The primary objective of the study was to assess the clinical efficacy of Saptavimshatika Guggulu (SG) and Haridra Churna (HC) in the management of type 2 DM. The secondary objective of the study was to assess the changes in the QOL and clinical safety of SG and HC in type II DM patients.

Outcome measures

The primary outcome measure was changes in glycosylated hemoglobin (HbA1c %) at the end of 12 weeks from baseline and secondary outcome measures were the changes in symptoms of DM patients, assessed by Diabetes Symptoms Questionnaire (DSQ), changes in blood sugar level, and changes in the QOL by using SF-36-Health Survey Questionnaire.


  Materials and Methods Top


Study design and setting

This multicenter single-arm prospective study was conducted under Intra Mural Clinical Research Programme (IMCRP) during years 2011–2012 at three centers of CCRAS: namely, Central Ayurveda Research Institute for Hepatobiliary Disorders, Bhubaneswar (Orissa), M.S. Regional Ayurveda Research Institute for Endocrine Disorders, Jaipur (Rajasthan), and Regional Ayurveda Research Institute for Nutritional Disorders, Mandi (Himachal Pradesh). The trial was registered with CTRI India (Ref: CTRI/2012/03/002537). The approval of the institutional ethics panel was taken in each center before the initiation of the trial, and participants of each study signed the consent form before they enrolled the study. Laboratory investigations, that is, biochemical and hematological parameters, were done before and after the completion of treatment. The demographic profile, personal history, and history of family-related illness were recorded at baseline in the CRF. The drug was dispensed at each follow-up with an interval of 14 days together with the clinical assessment.
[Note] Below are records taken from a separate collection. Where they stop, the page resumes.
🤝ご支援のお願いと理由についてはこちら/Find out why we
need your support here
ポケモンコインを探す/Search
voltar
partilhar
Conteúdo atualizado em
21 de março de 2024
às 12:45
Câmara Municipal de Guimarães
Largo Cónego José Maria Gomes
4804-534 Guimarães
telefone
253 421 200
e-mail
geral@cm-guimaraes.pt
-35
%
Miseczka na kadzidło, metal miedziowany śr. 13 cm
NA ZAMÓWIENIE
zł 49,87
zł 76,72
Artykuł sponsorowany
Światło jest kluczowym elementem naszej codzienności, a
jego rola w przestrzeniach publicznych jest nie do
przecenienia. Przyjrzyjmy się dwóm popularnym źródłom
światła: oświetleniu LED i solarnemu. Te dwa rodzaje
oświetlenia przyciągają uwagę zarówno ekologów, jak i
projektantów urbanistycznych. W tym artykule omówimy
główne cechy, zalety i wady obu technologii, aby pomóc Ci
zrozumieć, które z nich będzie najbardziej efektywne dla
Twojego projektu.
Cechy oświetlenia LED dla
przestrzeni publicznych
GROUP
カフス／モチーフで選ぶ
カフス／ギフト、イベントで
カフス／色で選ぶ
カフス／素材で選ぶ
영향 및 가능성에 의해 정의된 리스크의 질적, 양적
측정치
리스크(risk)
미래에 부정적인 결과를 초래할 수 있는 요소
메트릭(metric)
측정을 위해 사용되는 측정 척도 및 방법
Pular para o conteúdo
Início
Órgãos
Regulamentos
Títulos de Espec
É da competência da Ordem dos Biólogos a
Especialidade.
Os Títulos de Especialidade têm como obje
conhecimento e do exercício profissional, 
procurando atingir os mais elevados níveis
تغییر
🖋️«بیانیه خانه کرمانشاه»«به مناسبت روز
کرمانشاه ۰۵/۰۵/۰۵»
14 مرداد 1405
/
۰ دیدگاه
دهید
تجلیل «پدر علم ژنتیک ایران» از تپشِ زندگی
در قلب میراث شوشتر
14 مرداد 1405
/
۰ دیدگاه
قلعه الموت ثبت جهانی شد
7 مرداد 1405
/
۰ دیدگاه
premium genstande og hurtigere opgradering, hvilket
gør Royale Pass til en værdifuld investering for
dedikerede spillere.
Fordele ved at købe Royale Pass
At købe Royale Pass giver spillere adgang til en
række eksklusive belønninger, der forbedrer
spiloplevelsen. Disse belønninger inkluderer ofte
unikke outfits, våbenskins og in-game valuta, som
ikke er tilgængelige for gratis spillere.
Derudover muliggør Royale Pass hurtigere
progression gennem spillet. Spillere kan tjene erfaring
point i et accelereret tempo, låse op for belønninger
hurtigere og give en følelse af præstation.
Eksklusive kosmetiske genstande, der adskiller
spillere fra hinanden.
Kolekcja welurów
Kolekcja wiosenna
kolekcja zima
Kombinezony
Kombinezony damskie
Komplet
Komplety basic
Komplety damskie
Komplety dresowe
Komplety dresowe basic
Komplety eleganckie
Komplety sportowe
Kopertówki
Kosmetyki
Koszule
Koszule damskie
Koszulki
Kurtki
Any adverse drug reaction occurred by the trial drug during the treatment period (12 weeks), if any, was reported.

Trial interventions

SG (Ayurvedic Pharmacopoeia of India – Part II; Vol-II) at a dose of 1 g (two tablets each of 500 mg) twice daily was administered orally with lukewarm water, after food for 12 weeks. HC (Ayurvedic Pharmacopoeia of India – Part I; Vo-II) at a dose of 3 g twice daily was administered orally with lukewarm water, after food for 12 weeks. Both the drugs were procured from GMP-certified pharmacy, following the standards of Ayurvedic Pharmacopeia of India.

Study participants

Inclusion criteria

Participants of both sex aged between 30 and 65 years, suffering from NIDDM (type 2 DM), and treatment-naive or on oral hypoglycemic drugs for ≤ 6 weeks with HbA1c % ≥ 6.5% were included in the study.

Exclusion criteria

The patients suffering from brittle DM, those who were having diabetic complications, history of cardiac disorders, clinical evidence of heart failure, poorly controlled hypertension (BP >160/100 mm Hg), hepatic dysfunction, renal dysfunction, uncontrolled pulmonary dysfunction, or other concurrent severe diseases were excluded from the study. Pregnant women, lactating women, women on oral contraceptive pills or estrogen replacement therapy, patients taking steroids, alcohol, drug abusers, having evidence of malignancy, and patients who are suffering from major systemic illness were excluded from the study.

Withdrawal criteria

Every enrolled participant was free to withdraw from the study at any time without the permission of the investigator or the investigator could discontinue the participant in the development of any condition which was not suitable to continue in the study. But efforts had been made to document the condition of that patient at his last visit for drug safety and the validity of study results.

Laboratory investigations

The hematological investigations such as hemoglobin percentage (Hb), erythrocyte sedimentation rate (ESR), total and differential leucocyte count, blood sugar (fasting and postprandial [PP]), HbA1c %, biochemical investigations such as blood urea, serum creatinine, aspartate aminotransferase (AST), alanine aminotransferase (ALT), serum alkaline phosphatase, albumin, bilirubin, serum lipid profile, urine routine examination, and ECG were performed before enrolment of the study participants and after completion the of the treatment period for safety and efficacy evaluation.

Statistical analysis

The data of the subject’s who completed the trial and with at least one follow-up visit after the baseline period were analyzed. The data of the last follow-up visit were considered as the data of subsequent follow-up visits up to the end of the study period by “last observation carry forward method (LOCF)” under modified intention-to-treat analysis for missing data. Statistical analysis was performed using the Statistical Packages for Social Sciences (SPSS) version 15.0 for Windows. Baseline characteristics were reported as mean ± standard deviation (SD) and frequency in percentage. The changes in the Diabetes Symptom Questionnaire (DSQ) score and QOL from baseline to 12 weeks were analyzed by using repeated measures analysis of variance (ANOVA). A value of P < 0.05 was considered statistically significant.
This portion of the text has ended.